Department of Psychology, Faculty of Education, Qufu Normal University, Qufu, Shandong, China.
Department of Psychology, Faculty of Education, Qufu Normal University, Qufu, Shandong, China.
Int J Psychophysiol. 2020 Apr;150:11-19. doi: 10.1016/j.ijpsycho.2020.01.004. Epub 2020 Jan 23.
Effective behavior monitoring, including internal monitoring/error detection and external monitoring/feedback, is very pivotal for reinforcement learning. However, less attention has been paid to internal monitoring and the dynamic learning performance in reinforcement learning, and there is still a heated debate on which kind of external feedback is relied on in the reinforcement learning. In order to address these questions, an adaption probabilistic selection task was used to examine the effect of the internal monitoring, external feedback and the relationship between them for approach learners and avoidance learners during dynamic learning process of reinforcement learning and behavior adaption. Error-related negativity (ERN), feedback-related negativity (FRN) and feedback-related P300 are three ERPs components, which can be used as the indexes of internal monitoring, external feedback and behavior adaption. For our results, the ERN effect of avoidance learners become large in block 3, which is earlier than approach learners (block 4). This phenomenon suggests that avoidance learners learned faster than approach learners. In addition, the FRN amplitude of avoidance learners in block 4 was significantly smaller than the other three blocks. The aforementioned results demonstrated a tradeoff relationship between the ERN and FRN effects.

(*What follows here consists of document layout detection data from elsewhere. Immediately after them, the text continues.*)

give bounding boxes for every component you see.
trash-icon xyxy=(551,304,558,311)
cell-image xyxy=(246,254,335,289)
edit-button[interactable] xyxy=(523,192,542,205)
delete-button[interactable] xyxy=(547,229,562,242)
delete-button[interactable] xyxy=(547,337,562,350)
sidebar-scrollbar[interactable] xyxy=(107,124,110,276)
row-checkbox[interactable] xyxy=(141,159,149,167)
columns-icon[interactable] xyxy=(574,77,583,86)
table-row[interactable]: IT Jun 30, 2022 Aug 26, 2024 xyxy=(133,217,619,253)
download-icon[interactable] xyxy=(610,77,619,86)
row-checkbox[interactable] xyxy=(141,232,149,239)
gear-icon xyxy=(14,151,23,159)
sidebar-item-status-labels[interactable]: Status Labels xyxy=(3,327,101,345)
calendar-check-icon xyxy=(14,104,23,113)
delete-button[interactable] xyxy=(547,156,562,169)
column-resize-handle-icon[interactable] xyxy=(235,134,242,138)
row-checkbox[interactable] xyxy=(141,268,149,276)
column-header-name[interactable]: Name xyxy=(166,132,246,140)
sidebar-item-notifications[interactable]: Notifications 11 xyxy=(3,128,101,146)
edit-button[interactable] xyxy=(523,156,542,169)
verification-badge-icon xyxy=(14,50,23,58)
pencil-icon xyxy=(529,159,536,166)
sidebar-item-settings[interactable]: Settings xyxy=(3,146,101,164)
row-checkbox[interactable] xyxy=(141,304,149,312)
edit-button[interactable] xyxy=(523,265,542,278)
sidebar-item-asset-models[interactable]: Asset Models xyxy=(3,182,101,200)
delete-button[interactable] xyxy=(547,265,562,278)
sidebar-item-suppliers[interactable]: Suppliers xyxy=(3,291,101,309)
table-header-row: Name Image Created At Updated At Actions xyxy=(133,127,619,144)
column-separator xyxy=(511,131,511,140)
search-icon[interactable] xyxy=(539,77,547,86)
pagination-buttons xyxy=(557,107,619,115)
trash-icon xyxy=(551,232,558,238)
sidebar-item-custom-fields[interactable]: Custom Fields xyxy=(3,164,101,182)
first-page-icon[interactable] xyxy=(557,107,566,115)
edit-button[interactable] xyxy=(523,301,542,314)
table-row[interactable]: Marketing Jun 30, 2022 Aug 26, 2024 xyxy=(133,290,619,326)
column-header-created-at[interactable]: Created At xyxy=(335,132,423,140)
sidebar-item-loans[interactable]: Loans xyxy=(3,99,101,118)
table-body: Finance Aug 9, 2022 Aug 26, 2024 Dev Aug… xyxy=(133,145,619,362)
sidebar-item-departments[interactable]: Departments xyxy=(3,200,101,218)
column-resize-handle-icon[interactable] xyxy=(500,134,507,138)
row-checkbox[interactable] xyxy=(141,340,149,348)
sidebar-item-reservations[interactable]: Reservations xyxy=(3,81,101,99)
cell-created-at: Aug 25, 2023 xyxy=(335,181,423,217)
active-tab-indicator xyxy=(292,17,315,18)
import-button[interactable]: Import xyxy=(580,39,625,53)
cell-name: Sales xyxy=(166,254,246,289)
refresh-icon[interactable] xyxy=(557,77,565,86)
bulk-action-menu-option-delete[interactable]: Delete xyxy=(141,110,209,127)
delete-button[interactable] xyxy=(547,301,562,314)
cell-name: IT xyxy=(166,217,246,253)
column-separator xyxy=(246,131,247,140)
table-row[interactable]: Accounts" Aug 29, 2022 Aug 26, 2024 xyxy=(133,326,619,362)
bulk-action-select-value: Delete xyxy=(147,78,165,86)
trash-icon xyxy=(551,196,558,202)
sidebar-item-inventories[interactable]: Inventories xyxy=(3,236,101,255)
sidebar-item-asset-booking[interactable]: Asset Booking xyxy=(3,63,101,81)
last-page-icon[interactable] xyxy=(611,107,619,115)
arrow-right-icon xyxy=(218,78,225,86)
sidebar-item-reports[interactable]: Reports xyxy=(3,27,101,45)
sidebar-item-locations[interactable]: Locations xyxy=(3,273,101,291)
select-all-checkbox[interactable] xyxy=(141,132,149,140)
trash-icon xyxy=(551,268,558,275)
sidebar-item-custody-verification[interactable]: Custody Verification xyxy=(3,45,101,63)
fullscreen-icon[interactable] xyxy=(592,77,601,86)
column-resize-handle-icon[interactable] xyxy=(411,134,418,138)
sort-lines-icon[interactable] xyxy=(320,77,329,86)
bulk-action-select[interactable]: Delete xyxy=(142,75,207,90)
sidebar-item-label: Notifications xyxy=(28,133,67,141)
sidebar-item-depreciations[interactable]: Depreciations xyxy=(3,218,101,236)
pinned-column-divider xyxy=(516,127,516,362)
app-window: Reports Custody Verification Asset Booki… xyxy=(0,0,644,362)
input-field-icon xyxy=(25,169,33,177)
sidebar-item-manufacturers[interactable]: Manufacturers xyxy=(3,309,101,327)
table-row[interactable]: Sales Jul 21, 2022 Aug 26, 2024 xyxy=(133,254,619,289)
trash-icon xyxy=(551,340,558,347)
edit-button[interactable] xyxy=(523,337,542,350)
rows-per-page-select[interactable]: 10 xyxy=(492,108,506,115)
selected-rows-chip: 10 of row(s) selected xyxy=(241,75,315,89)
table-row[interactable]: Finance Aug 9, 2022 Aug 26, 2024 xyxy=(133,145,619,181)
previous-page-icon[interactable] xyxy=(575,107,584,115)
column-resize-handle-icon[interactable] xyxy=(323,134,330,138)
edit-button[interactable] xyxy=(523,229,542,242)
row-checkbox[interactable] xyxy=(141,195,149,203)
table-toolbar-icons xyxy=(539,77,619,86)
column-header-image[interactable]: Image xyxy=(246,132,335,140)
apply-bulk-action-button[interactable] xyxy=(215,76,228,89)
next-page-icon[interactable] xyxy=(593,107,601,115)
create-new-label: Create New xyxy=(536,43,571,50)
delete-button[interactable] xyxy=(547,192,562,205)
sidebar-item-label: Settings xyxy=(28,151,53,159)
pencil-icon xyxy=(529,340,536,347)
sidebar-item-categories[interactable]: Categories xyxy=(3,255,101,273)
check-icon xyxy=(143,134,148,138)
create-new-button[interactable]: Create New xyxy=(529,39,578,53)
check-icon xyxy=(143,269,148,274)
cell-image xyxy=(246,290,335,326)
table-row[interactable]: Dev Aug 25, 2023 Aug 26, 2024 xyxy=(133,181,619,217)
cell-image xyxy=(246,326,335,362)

有效的行为监测,包括内部监测/错误检测和外部监测/反馈,对强化学习非常关键。然而,强化学习中内部监测和动态学习性能的研究较少,强化学习中依赖哪种外部反馈仍存在激烈的争论。为了解决这些问题,采用适应概率选择任务来检验内部监测、外部反馈以及它们之间的关系,对于接近学习者和回避学习者在强化学习和行为适应的动态学习过程中的影响。错误相关负波(ERN)、反馈相关负波(FRN)和反馈相关 P300 是三种 ERP 成分,可作为内部监测、外部反馈和行为适应的指标。对于我们的结果,回避学习者的 ERN 效应在第 3 块中变得较大,早于接近学习者(第 4 块)。这一现象表明,回避学习者比接近学习者学习得更快。此外,第 4 块中回避学习者的 FRN 振幅明显小于其他三个块。上述结果表明 ERN 和 FRN 效应之间存在权衡关系。